Hajime Kazumi (数見 肇, Kazumi Hajime)
(born December 14, 1971) is a Japanese karateka. Born in Kanagawa prefecture, Kazumi is a karate fighter who played an active part in the full-contact karate tournaments hosted by Kyokushinkaikan from the early 1990s to the early 2000s.

He started Kyokushin karate at age of fifteen and at age twenty Kazumi defeated many top fighters to reach the finals of the 24th All Japan Championship in 1992. Since then Kazumi has never finished outside of the top two places in any tournament. His effective punching and kicking combinations helped him reach the finals of six All Japan Tournaments in a row, winning four of these to break Keiji Senpai's record. He also reached the finals of two World Open Tournaments where he lost to Francisco Filho on boards and Kenji Yamaki, training partner and fellow student of Tsuyoshi Hiroshige's Jonan Branch.

Kazumi is recognized as one of Kyokushin Karate's most successful full-contact fighters.
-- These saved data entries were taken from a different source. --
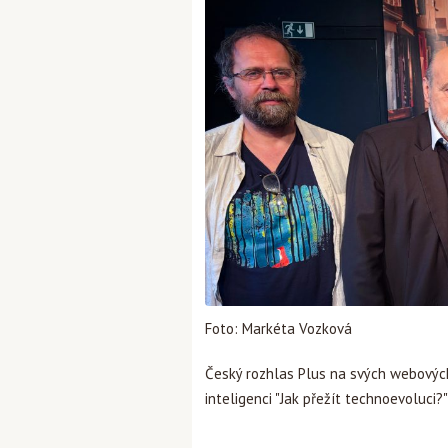
Foto: Markéta Vozková
Český rozhlas Plus na svých webový
inteligenci "Jak přežít technoevoluci?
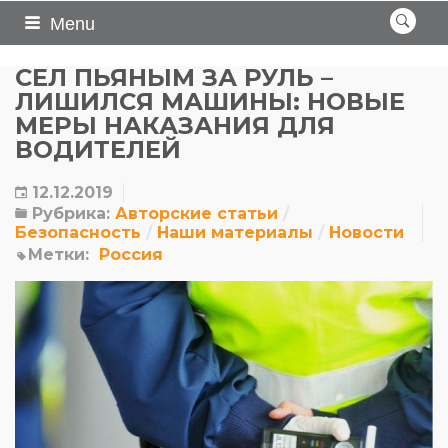
Menu
СЕЛ ПЬЯНЫМ ЗА РУЛЬ –
ЛИШИЛСЯ МАШИНЫ: НОВЫЕ
МЕРЫ НАКАЗАНИЯ ДЛЯ
ВОДИТЕЛЕЙ
12.12.2019
Рубрика:
Авторские статьи
Безопасность
Наши материалы
Новости
Метки:
Россия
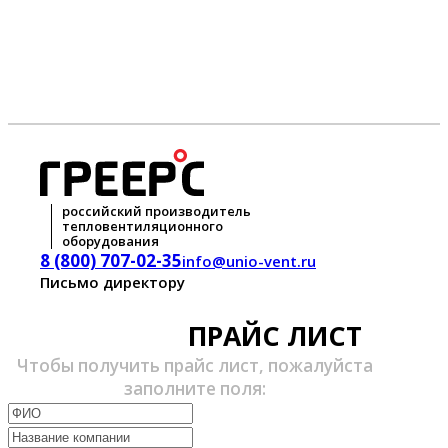
российский производитель
тепловентиляционного
оборудования
8 (800) 707-02-35
info@unio-vent.ru
Письмо директору
ПРАЙС ЛИСТ
Чтобы получить прайс лист, пожалуйста
заполните поля:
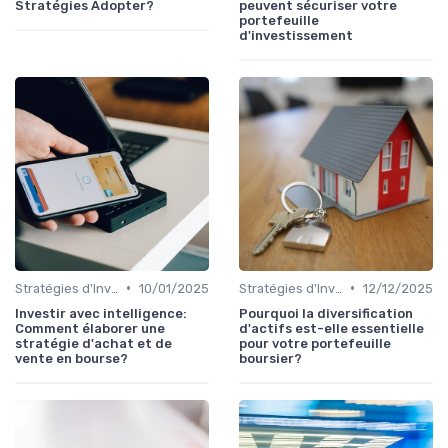
Stratégies Adopter?
peuvent sécuriser votre
portefeuille
d'investissement
•
•
Stratégies d'Investissement en Bourse
10/01/2025
Stratégies d'Investissement en Bourse
12/12/2025
Investir avec intelligence:
Pourquoi la diversification
Comment élaborer une
d'actifs est-elle essentielle
stratégie d'achat et de
pour votre portefeuille
vente en bourse?
boursier?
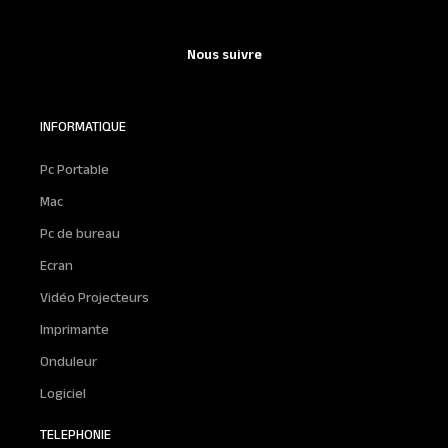
Nous suivre
INFORMATIQUE
Pc Portable
Mac
Pc de bureau
Ecran
Vidéo Projecteurs
Imprimante
Onduleur
Logiciel
TELEPHONIE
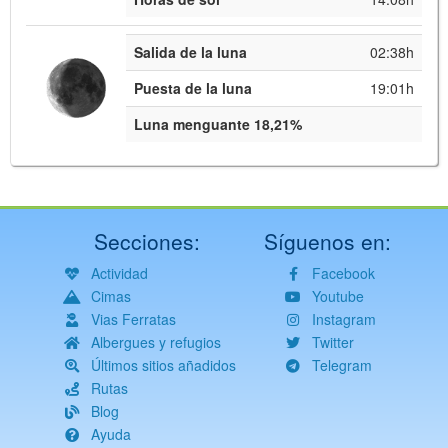
Salida de la luna
02:38h
Puesta de la luna
19:01h
Luna menguante 18,21%
Secciones:
Síguenos en:
Actividad
Facebook
Cimas
Youtube
Vias Ferratas
Instagram
Albergues y refugios
Twitter
Últimos sitios añadidos
Telegram
Rutas
Blog
Ayuda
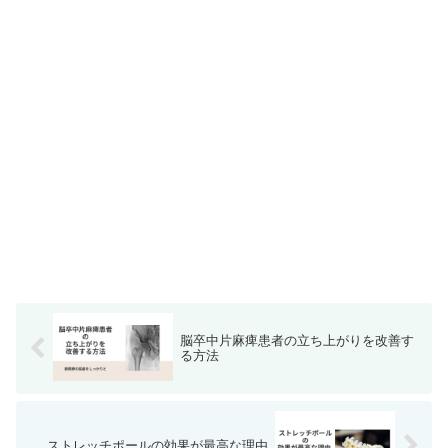
脳卒中片麻痺患者の立ち上がりを改善す
る方法
ストレッチポールの効果が最高な理由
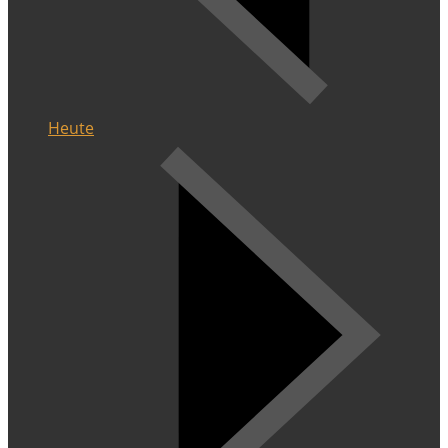
Heute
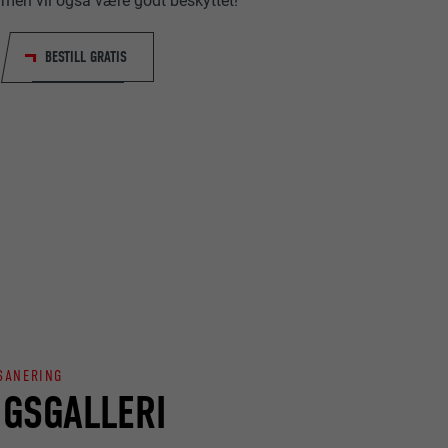
men vil også være godt beskyttet!
BESTILL GRATIS
data om
 SANERING
nskapsler. Har
GSGALLERI
«Følg oss»-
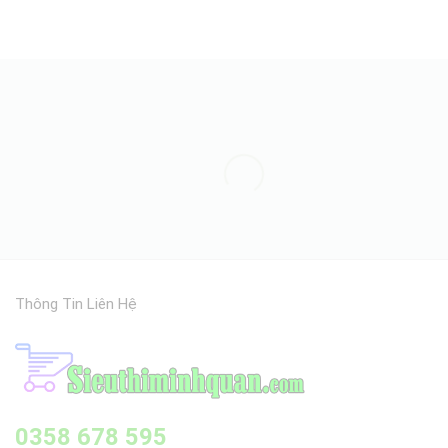
5 sao
Thông Tin Liên Hệ
0358 678 595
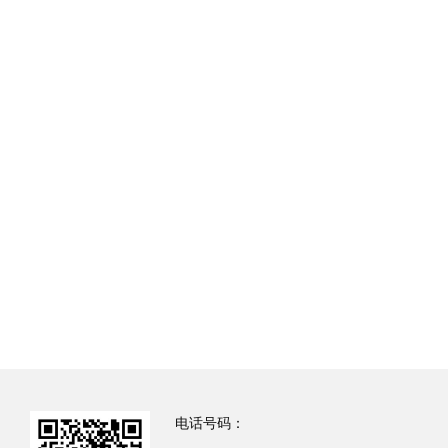
电话号码：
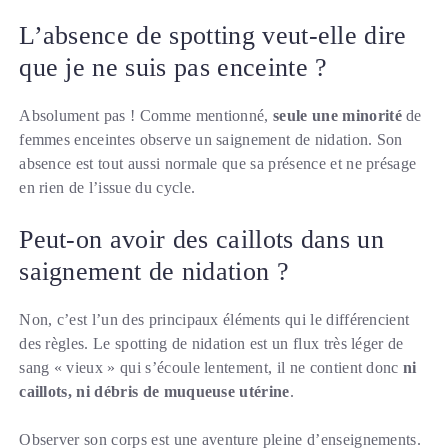
L’absence de spotting veut-elle dire
que je ne suis pas enceinte ?
Absolument pas ! Comme mentionné,
seule une minorité
de
femmes enceintes observe un saignement de nidation. Son
absence est tout aussi normale que sa présence et ne présage
en rien de l’issue du cycle.
Peut-on avoir des caillots dans un
saignement de nidation ?
Non, c’est l’un des principaux éléments qui le différencient
des règles. Le spotting de nidation est un flux très léger de
sang « vieux » qui s’écoule lentement, il ne contient donc
ni
caillots, ni débris de muqueuse utérine
.
Observer son corps est une aventure pleine d’enseignements.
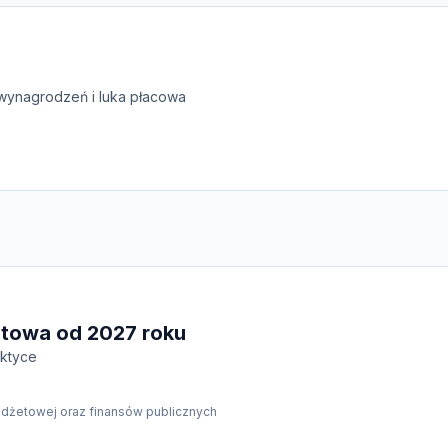
wynagrodzeń i luka płacowa
etowa od 2027 roku
aktyce
udżetowej oraz finansów publicznych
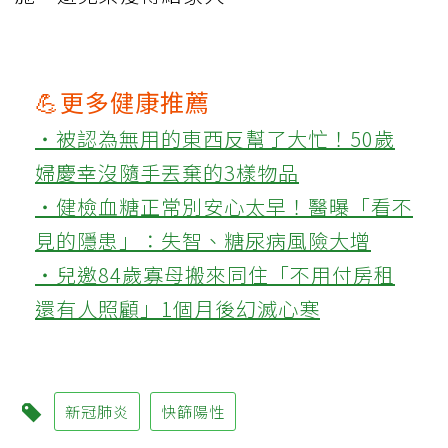
💪更多健康推薦
‧被認為無用的東西反幫了大忙！50歲
婦慶幸沒隨手丟棄的3樣物品
‧健檢血糖正常別安心太早！醫曝「看不
見的隱患」：失智、糖尿病風險大增
‧兒邀84歲寡母搬來同住「不用付房租
還有人照顧」1個月後幻滅心寒
新冠肺炎
快篩陽性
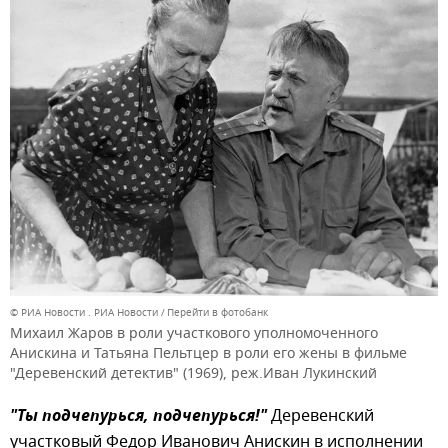
© РИА Новости . РИА Новости
Перейти в фотобанк
Михаил Жаров в роли участкового уполномоченного
Анискина и Татьяна Пельтцер в роли его жены в фильме
"Деревенский детектив" (1969), реж.Иван Лукинский
"Ты подчепурься, подчепурься!"
Деревенский
участковый Федор Иванович Анискин в исполнении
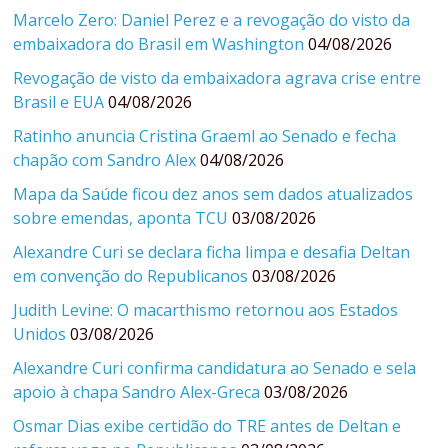
Marcelo Zero: Daniel Perez e a revogação do visto da
embaixadora do Brasil em Washington
04/08/2026
Revogação de visto da embaixadora agrava crise entre
Brasil e EUA
04/08/2026
Ratinho anuncia Cristina Graeml ao Senado e fecha
chapão com Sandro Alex
04/08/2026
Mapa da Saúde ficou dez anos sem dados atualizados
sobre emendas, aponta TCU
03/08/2026
Alexandre Curi se declara ficha limpa e desafia Deltan
em convenção do Republicanos
03/08/2026
Judith Levine: O macarthismo retornou aos Estados
Unidos
03/08/2026
Alexandre Curi confirma candidatura ao Senado e sela
apoio à chapa Sandro Alex-Greca
03/08/2026
Osmar Dias exibe certidão do TRE antes de Deltan e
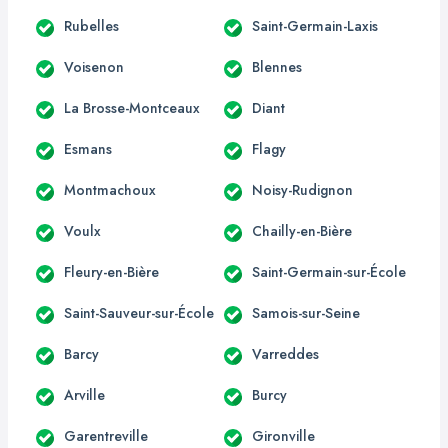
Rubelles
Saint-Germain-Laxis
Voisenon
Blennes
La Brosse-Montceaux
Diant
Esmans
Flagy
Montmachoux
Noisy-Rudignon
Voulx
Chailly-en-Bière
Fleury-en-Bière
Saint-Germain-sur-École
Saint-Sauveur-sur-École
Samois-sur-Seine
Barcy
Varreddes
Arville
Burcy
Garentreville
Gironville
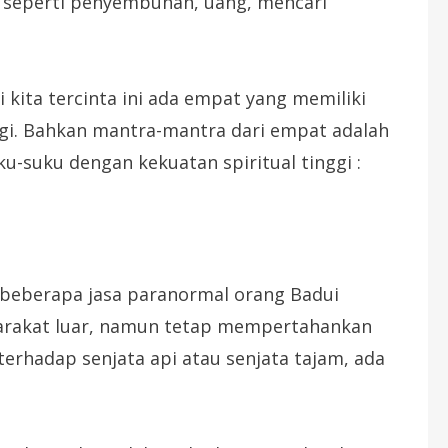
” seperti penyembuhan, uang, mencari
i kita tercinta ini ada empat yang memiliki
ingi. Bahkan mantra-mantra dari empat adalah
u-suku dengan kekuatan spiritual tinggi :
 beberapa jasa paranormal orang Badui
arakat luar, namun tetap mempertahankan
l terhadap senjata api atau senjata tajam, ada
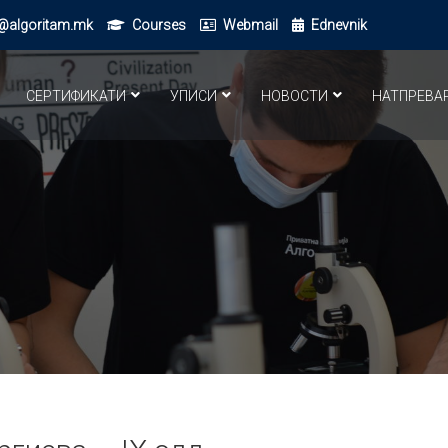
@algoritam.mk
Courses
Webmail
Ednevnik
СЕРТИФИКАТИ
УПИСИ
НОВОСТИ
НАТПРЕВА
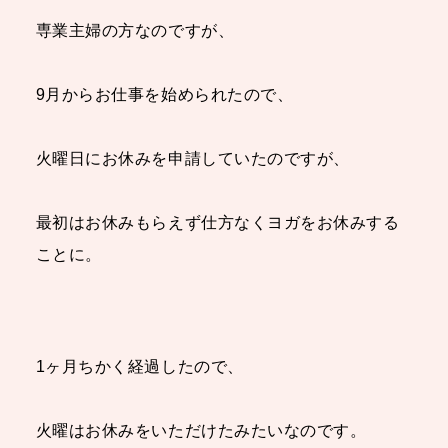
専業主婦の方なのですが、
9月からお仕事を始められたので、
火曜日にお休みを申請していたのですが、
最初はお休みもらえず仕方なくヨガをお休みする
ことに。
1ヶ月ちかく経過したので、
火曜はお休みをいただけたみたいなのです。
He is currently director of Hajime Kazumi Dojo, where he works as an instructor of karate fighting techniques. Kazumi currently holds 6th dan black belt.

==Background==
Born in Kawasaki, Kanagawa Prefecture. He had aspirations to become strong and as soon as he began elementary school, his father, who was also a Karate practitioner, pressured him to join the Kyokushin Kaikan General Headquarters Dojo. However, in the second grade of elementary school, he decided to quit Kyokushin. His sport interests then laid in soccer and sumo, but at the age of 13, he became interested in Kyokushin again after reading the manga Karate Baka Ichidai. In particular, he admired the scene of special training in the mountains and wanted to try it out himself.

At that time, Shokei Matsui was instructing at the General Headquarters. While Matsui cautioned Kazumi to reconsidered, he also told Kazumi that if he invested in the art, Kazumi would be rewarded by it.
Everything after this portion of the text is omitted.